#### Task goal:
The answer must be the full listing, reproduced without any change.

#### Information provided:
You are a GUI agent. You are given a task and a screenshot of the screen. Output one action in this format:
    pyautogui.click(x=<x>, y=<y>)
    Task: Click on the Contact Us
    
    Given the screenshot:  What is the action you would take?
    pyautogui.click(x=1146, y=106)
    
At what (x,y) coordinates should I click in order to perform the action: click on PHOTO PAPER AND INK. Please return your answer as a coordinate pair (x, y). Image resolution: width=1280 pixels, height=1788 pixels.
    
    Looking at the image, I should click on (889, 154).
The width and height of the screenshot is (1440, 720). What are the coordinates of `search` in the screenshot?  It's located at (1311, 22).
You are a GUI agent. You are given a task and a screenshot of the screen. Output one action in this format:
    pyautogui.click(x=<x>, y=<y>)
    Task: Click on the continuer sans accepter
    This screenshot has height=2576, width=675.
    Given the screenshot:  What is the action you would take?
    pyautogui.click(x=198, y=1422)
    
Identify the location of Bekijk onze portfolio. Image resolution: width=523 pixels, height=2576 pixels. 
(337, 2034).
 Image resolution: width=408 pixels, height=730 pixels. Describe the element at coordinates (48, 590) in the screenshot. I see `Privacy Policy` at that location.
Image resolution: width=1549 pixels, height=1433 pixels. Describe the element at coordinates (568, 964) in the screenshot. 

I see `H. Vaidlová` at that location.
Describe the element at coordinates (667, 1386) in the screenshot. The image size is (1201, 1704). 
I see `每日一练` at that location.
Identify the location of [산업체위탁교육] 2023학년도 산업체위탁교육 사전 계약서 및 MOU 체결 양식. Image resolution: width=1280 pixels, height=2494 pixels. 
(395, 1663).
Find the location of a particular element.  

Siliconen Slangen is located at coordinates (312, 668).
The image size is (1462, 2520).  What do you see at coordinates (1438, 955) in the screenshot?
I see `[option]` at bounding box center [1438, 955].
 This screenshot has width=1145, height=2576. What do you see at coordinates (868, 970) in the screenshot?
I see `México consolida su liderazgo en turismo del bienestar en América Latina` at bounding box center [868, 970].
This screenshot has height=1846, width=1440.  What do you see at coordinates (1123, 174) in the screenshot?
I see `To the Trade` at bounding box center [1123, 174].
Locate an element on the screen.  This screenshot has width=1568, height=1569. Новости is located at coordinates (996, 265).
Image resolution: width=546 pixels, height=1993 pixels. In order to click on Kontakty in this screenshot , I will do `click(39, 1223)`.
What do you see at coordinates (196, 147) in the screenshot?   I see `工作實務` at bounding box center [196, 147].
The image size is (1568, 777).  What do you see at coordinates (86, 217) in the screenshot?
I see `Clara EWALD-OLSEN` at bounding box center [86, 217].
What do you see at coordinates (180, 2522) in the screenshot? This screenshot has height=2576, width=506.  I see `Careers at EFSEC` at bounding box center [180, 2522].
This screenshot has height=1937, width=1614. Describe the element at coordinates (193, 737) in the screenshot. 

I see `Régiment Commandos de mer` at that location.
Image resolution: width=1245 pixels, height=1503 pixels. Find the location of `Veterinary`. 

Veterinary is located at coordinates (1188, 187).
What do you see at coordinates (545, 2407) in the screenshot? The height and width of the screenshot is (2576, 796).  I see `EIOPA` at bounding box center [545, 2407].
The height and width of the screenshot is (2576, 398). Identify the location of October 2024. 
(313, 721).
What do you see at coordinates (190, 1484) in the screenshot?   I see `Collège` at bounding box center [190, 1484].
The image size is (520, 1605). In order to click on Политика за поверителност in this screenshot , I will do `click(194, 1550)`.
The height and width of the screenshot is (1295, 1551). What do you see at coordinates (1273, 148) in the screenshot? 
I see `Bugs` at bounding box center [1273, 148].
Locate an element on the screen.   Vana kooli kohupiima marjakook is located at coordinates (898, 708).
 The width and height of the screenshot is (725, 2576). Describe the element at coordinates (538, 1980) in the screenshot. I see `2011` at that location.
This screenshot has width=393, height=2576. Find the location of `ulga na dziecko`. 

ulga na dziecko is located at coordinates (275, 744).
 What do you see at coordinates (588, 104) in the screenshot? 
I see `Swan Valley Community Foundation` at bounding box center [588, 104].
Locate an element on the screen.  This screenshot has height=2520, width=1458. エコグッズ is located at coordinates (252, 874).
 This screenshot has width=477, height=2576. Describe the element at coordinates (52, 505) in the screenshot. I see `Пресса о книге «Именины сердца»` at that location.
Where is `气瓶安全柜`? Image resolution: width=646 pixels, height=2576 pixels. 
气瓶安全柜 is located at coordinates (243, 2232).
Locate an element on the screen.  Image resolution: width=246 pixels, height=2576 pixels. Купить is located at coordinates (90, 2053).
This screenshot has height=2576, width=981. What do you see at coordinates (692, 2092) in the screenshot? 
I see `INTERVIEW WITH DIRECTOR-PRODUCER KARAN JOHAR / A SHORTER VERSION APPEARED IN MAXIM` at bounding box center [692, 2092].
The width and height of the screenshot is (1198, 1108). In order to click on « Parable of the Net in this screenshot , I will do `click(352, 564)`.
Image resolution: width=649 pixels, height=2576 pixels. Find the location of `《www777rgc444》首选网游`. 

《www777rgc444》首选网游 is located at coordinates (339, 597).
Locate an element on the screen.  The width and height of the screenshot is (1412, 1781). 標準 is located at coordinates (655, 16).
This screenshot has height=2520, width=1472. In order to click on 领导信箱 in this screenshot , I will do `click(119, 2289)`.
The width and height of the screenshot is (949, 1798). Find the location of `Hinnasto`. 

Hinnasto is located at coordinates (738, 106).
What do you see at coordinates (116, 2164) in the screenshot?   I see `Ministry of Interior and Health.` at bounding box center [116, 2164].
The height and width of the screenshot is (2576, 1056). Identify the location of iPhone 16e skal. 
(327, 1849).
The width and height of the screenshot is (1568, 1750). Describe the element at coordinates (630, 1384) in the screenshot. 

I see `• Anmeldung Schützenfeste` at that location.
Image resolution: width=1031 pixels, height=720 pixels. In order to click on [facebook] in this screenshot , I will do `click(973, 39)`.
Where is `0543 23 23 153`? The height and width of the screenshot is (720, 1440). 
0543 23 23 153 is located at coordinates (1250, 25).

#### Result for this task:
You are a GUI agent. You are given a task and a screenshot of the screen. Output one action in this format:
    pyautogui.click(x=<x>, y=<y>)
    Task: Click on the Contact Us
    
    Given the screenshot:  What is the action you would take?
    pyautogui.click(x=1146, y=106)
    
At what (x,y) coordinates should I click in order to perform the action: click on PHOTO PAPER AND INK. Please return your answer as a coordinate pair (x, y). Image resolution: width=1280 pixels, height=1788 pixels.
    
    Looking at the image, I should click on (889, 154).
The width and height of the screenshot is (1440, 720). What are the coordinates of `search` in the screenshot?  It's located at (1311, 22).
You are a GUI agent. You are given a task and a screenshot of the screen. Output one action in this format:
    pyautogui.click(x=<x>, y=<y>)
    Task: Click on the continuer sans accepter
    This screenshot has height=2576, width=675.
    Given the screenshot:  What is the action you would take?
    pyautogui.click(x=198, y=1422)
    
Identify the location of Bekijk onze portfolio. Image resolution: width=523 pixels, height=2576 pixels. 
(337, 2034).
 Image resolution: width=408 pixels, height=730 pixels. Describe the element at coordinates (48, 590) in the screenshot. I see `Privacy Policy` at that location.
Image resolution: width=1549 pixels, height=1433 pixels. Describe the element at coordinates (568, 964) in the screenshot. 

I see `H. Vaidlová` at that location.
Describe the element at coordinates (667, 1386) in the screenshot. The image size is (1201, 1704). 
I see `每日一练` at that location.
Identify the location of [산업체위탁교육] 2023학년도 산업체위탁교육 사전 계약서 및 MOU 체결 양식. Image resolution: width=1280 pixels, height=2494 pixels. 
(395, 1663).
Find the location of a particular element.  

Siliconen Slangen is located at coordinates (312, 668).
The image size is (1462, 2520).  What do you see at coordinates (1438, 955) in the screenshot?
I see `[option]` at bounding box center [1438, 955].
 This screenshot has width=1145, height=2576. What do you see at coordinates (868, 970) in the screenshot?
I see `México consolida su liderazgo en turismo del bienestar en América Latina` at bounding box center [868, 970].
This screenshot has height=1846, width=1440.  What do you see at coordinates (1123, 174) in the screenshot?
I see `To the Trade` at bounding box center [1123, 174].
Locate an element on the screen.  This screenshot has width=1568, height=1569. Новости is located at coordinates (996, 265).
Image resolution: width=546 pixels, height=1993 pixels. In order to click on Kontakty in this screenshot , I will do `click(39, 1223)`.
What do you see at coordinates (196, 147) in the screenshot?   I see `工作實務` at bounding box center [196, 147].
The image size is (1568, 777).  What do you see at coordinates (86, 217) in the screenshot?
I see `Clara EWALD-OLSEN` at bounding box center [86, 217].
What do you see at coordinates (180, 2522) in the screenshot? This screenshot has height=2576, width=506.  I see `Careers at EFSEC` at bounding box center [180, 2522].
This screenshot has height=1937, width=1614. Describe the element at coordinates (193, 737) in the screenshot. 

I see `Régiment Commandos de mer` at that location.
Image resolution: width=1245 pixels, height=1503 pixels. Find the location of `Veterinary`. 

Veterinary is located at coordinates (1188, 187).
What do you see at coordinates (545, 2407) in the screenshot? The height and width of the screenshot is (2576, 796).  I see `EIOPA` at bounding box center [545, 2407].
The height and width of the screenshot is (2576, 398). Identify the location of October 2024. 
(313, 721).
What do you see at coordinates (190, 1484) in the screenshot?   I see `Collège` at bounding box center [190, 1484].
The image size is (520, 1605). In order to click on Политика за поверителност in this screenshot , I will do `click(194, 1550)`.
The height and width of the screenshot is (1295, 1551). What do you see at coordinates (1273, 148) in the screenshot? 
I see `Bugs` at bounding box center [1273, 148].
Locate an element on the screen.   Vana kooli kohupiima marjakook is located at coordinates (898, 708).
 The width and height of the screenshot is (725, 2576). Describe the element at coordinates (538, 1980) in the screenshot. I see `2011` at that location.
This screenshot has width=393, height=2576. Find the location of `ulga na dziecko`. 

ulga na dziecko is located at coordinates (275, 744).
 What do you see at coordinates (588, 104) in the screenshot? 
I see `Swan Valley Community Foundation` at bounding box center [588, 104].
Locate an element on the screen.  This screenshot has height=2520, width=1458. エコグッズ is located at coordinates (252, 874).
 This screenshot has width=477, height=2576. Describe the element at coordinates (52, 505) in the screenshot. I see `Пресса о книге «Именины сердца»` at that location.
Where is `气瓶安全柜`? Image resolution: width=646 pixels, height=2576 pixels. 
气瓶安全柜 is located at coordinates (243, 2232).
Locate an element on the screen.  Image resolution: width=246 pixels, height=2576 pixels. Купить is located at coordinates (90, 2053).
This screenshot has height=2576, width=981. What do you see at coordinates (692, 2092) in the screenshot? 
I see `INTERVIEW WITH DIRECTOR-PRODUCER KARAN JOHAR / A SHORTER VERSION APPEARED IN MAXIM` at bounding box center [692, 2092].
The width and height of the screenshot is (1198, 1108). In order to click on « Parable of the Net in this screenshot , I will do `click(352, 564)`.
Image resolution: width=649 pixels, height=2576 pixels. Find the location of `《www777rgc444》首选网游`. 

《www777rgc444》首选网游 is located at coordinates (339, 597).
Locate an element on the screen.  The width and height of the screenshot is (1412, 1781). 標準 is located at coordinates (655, 16).
This screenshot has height=2520, width=1472. In order to click on 领导信箱 in this screenshot , I will do `click(119, 2289)`.
The width and height of the screenshot is (949, 1798). Find the location of `Hinnasto`. 

Hinnasto is located at coordinates (738, 106).
What do you see at coordinates (116, 2164) in the screenshot?   I see `Ministry of Interior and Health.` at bounding box center [116, 2164].
The height and width of the screenshot is (2576, 1056). Identify the location of iPhone 16e skal. 
(327, 1849).
The width and height of the screenshot is (1568, 1750). Describe the element at coordinates (630, 1384) in the screenshot. 

I see `• Anmeldung Schützenfeste` at that location.
Image resolution: width=1031 pixels, height=720 pixels. In order to click on [facebook] in this screenshot , I will do `click(973, 39)`.
Where is `0543 23 23 153`? The height and width of the screenshot is (720, 1440). 
0543 23 23 153 is located at coordinates (1250, 25).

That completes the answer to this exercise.